State financial report more than six months overdue

Iowa still has not finalized its Comprehensive Annual Financial Report for the fiscal year that ended on June 30, 2020. That report is typically published by the end of December, but Iowa State University was more than six months late in providing its year-end financial data to the Iowa Department of Administrative Services, which compiles the annual reports.

ISU’s problems with extracting financial data coincided with the university’s switch to the Workday computer system for accounting, which happened on July 1, 2019–the beginning of the 2020 fiscal year. Although many people spent months trying to submit ISU’s fiscal year 2020 data to the state, the university submitted “incomplete and very draft financial statements” in February 2021, more than four months after the normal time frame for state government entities to send complete, auditable data to the Department of Administrative Services.

In late April, a “preliminary” version of the state’s annual report, featuring a disclaimer that the numbers had not been audited, was posted to the Electronic Municipal Market Access (EMMA) website, which is the leading resource for information on municipal bonds. At that time, the State Auditor’s public information officer Sonya Heitshusen said auditors were trying to verify the numbers in time for the state to issue a final report by June 30.

Heitshusen confirmed in a July 6 email that the annual report “is not yet ready for release,” adding, “We anticipate it will be complete in two to three weeks.”

ISU’s spokesperson didn’t respond to an inquiry about whether state auditors have asked the university to resubmit or revise some of the year-end financials for fiscal year 2020. Without commenting on the current review in progress, Heitshusen noted, “It is not unusual for auditors with the Auditor of State Office to ask further questions of any entity should issues arise with the reported numbers.”

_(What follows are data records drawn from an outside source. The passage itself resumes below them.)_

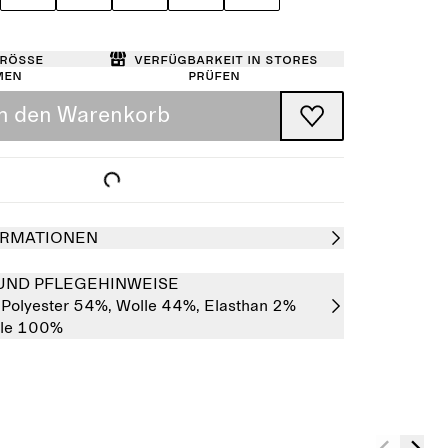
Größe
Verfügbarkeit in Stores
men
prüfen
In den Warenkorb
RMATIONEN
UND PFLEGEHINWEISE
:
Polyester 54%,
Wolle 44%,
Elasthan 2%
le 100%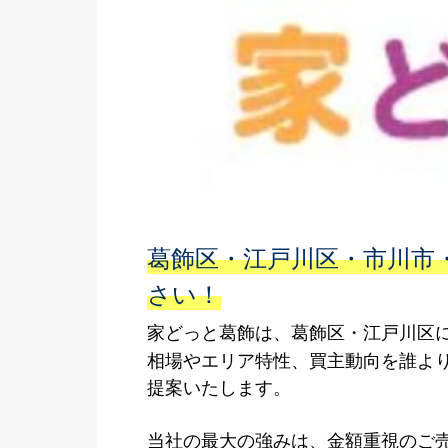
葛飾区・江戸川区・市川市
さい！
家どっと葛飾は、葛飾区・江戸川区
相場やエリア特性、買主動向を誰より
提案いたします。
当社の最大の強みは、金額重視のご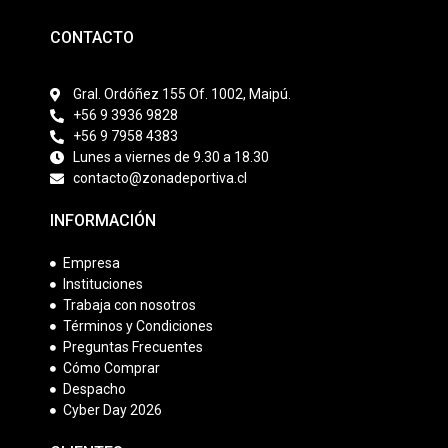
CONTACTO
Gral. Ordóñez 155 Of. 1002, Maipú.
+56 9 3936 9828
+56 9 7958 4383
Lunes a viernes de 9.30 a 18.30
contacto@zonadeportiva.cl
INFORMACIÓN
Empresa
Instituciones
Trabaja con nosotros
Términos y Condiciones
Preguntas Frecuentes
Cómo Comprar
Despacho
Cyber Day 2026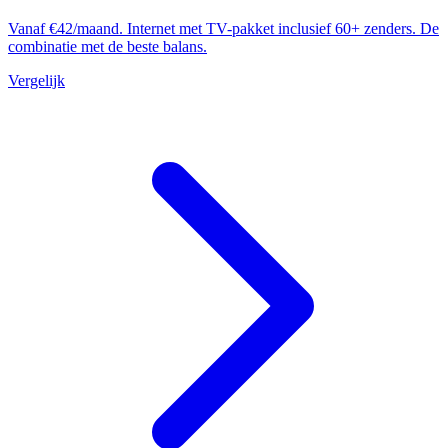
Vanaf €42/maand. Internet met TV-pakket inclusief 60+ zenders. De
combinatie met de beste balans.
Vergelijk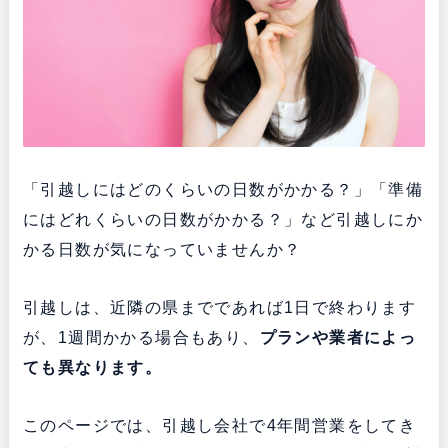
「引越しにはどのくらいの日数がかかる？」「準備
にはどれくらいの日数がかかる？」など引越しにか
かる日数が気になっていませんか？
引越しは、近隣の県までであれば1日で終わります
が、1週間かかる場合もあり、
プランや業者によっ
ても異なります。
このページでは、引越し会社で4年間営業をしてき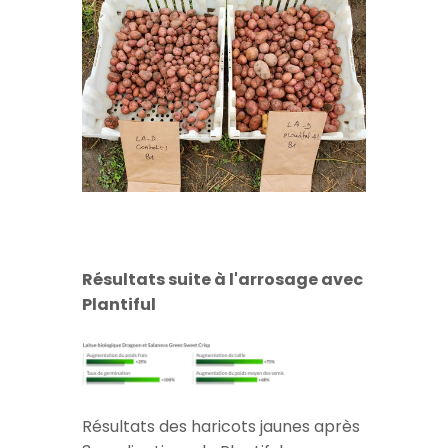
Résultats suite à l'arrosage avec
Plantiful
Résultats des haricots jaunes après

Although the delayed publication of Iowa’s annual financial report is unlikely to affect the state’s credit rating, or that of ISU, it could foreshadow larger accounting problems in the next few years. The Iowa Department of Transportation just switched over to using the Workday computer system for finances on July 1. The rest of state government is supposed to start using the company’s financial software during the summer of 2022. Iowa lawmakers approved two special appropriations this year to pay off the remainder of contracts state officials signed with Workday in 2019 and 2020.